Le parfum de la luzerne est intense au début de l’été sur les collines qui, après Fidenza, sont le prologue de la longue montée vers le pas de la Cise. La brise souffle toujours sur les crêtes et la vue balaie la plaine que vous avez maintenant dépassée. L’ascension du col durera 3 jours, signe que la pente est douce et graduelle. Vous avez tout le temps pour contempler les magnifiques fleurs d’ail sauvage sous les hêtres, avant la longue descente dans la verdoyante Lunigiana, vers la côte et la mer.
Le Moyen Âge vit sur les sentiers du haut val de Magra, où vous traverserez des bourgades en pierre, entre les vignes et les oliveraies. Examinez les portails sculptés en grès des centres historiques qui sont les fils de la Via : Pontremoli, Filattiera, Filetto, Sarzana, où la montagne est déjà loin et où l’air marin amène de nouveaux parfums. À Luni, retrouvez les traces de l’antique Rome. Entre ses ruines, dans cette plaine fertile et cultivée, imaginez un port plein de bateaux, visualisez le pèlerin qui, avant l’an Mille, s’embarquait en direction des côtes françaises, au loin les Pyrénées, sur les traces de saint Jacques. Entre la Toscane et la Ligurie, entre Aulla et la côte, sur la Via Francigena se greffent d’autres traces, qui conduisent encore plus loin.
La mer de Ligurie brille au loin des plages de Versilia, alors que vous marchez dans les vignes sur les chemins aux pieds des Alpes Apuanes, entre les villes du marbre : Carrara, Massa, Pietrasanta, Camaiore. Passez une soirée sur la place, parmi les artistes, en découvrant dans les ruelles des laboratoires de tailleur de pierre.
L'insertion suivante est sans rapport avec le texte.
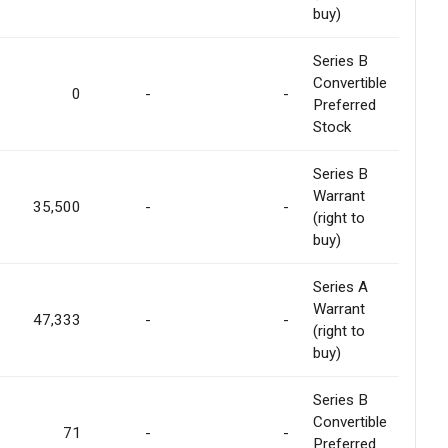
buy)
Series B
Convertible
0
-
-
Preferred
Stock
Series B
Warrant
35,500
-
-
(right to
buy)
Series A
Warrant
47,333
-
-
(right to
buy)
Series B
Convertible
71
-
-
Preferred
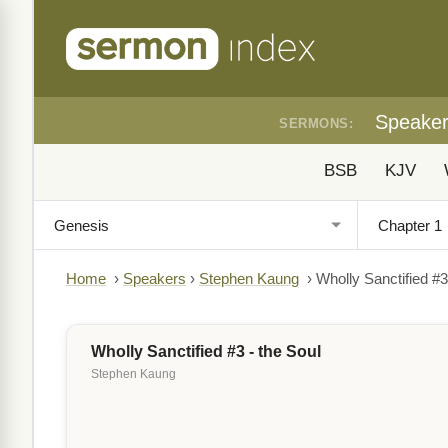
Speake
SERMONS:
BSB
KJV
Home
›
Speakers
›
Stephen Kaung
›
Wholly Sanctified #3
Wholly Sanctified #3 - the Soul
Stephen Kaung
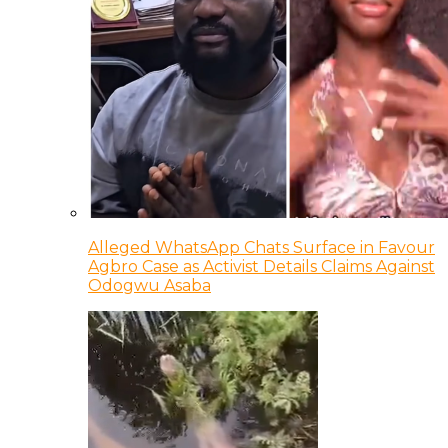
Alleged WhatsApp Chats Surface in Favour
Agbro Case as Activist Details Claims Against
Odogwu Asaba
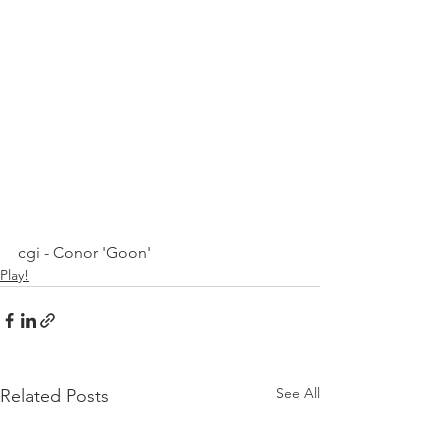
cgi - Conor 'Goon'
Play!
See All
Related Posts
Vous repartez pour retrouver les bois ombragés dans la Valfreddana, dernière ramification de la chaine Apuanes. Le parcours s’aplanit dans la plaine du Serchio, en vue des murs de Lucca. Prenez une pause, votre voyage est encore long, de nouveaux paysages et des rencontres vous attendent. Regardez le labyrinthe, sous le portique du Dôme de San Martino : il vous renvoie votre itinéraire, votre vagabondage, vos pensées qui divaguent durant les heures de marche.
Vous vous rapprochez d’un passage qui, autour de l’an Mille, était parmi les plus redoutés. La plaine du Serchio, les bois de Cerbaie, les marécages de Porcari et de Fucecchio, qui aujourd’hui ont été bonifiés – l’Aqua nigra mentionné par l’archevêque Sigéric – le passage de l’Arno. Vous le voyez couler sous un solide pont maçonné, et si vous levez les yeux des rives, vous voyez déjà pointer la tour de San Miniato. Au-delà de cette crête s’étend la mer ondulée des collines toscanes.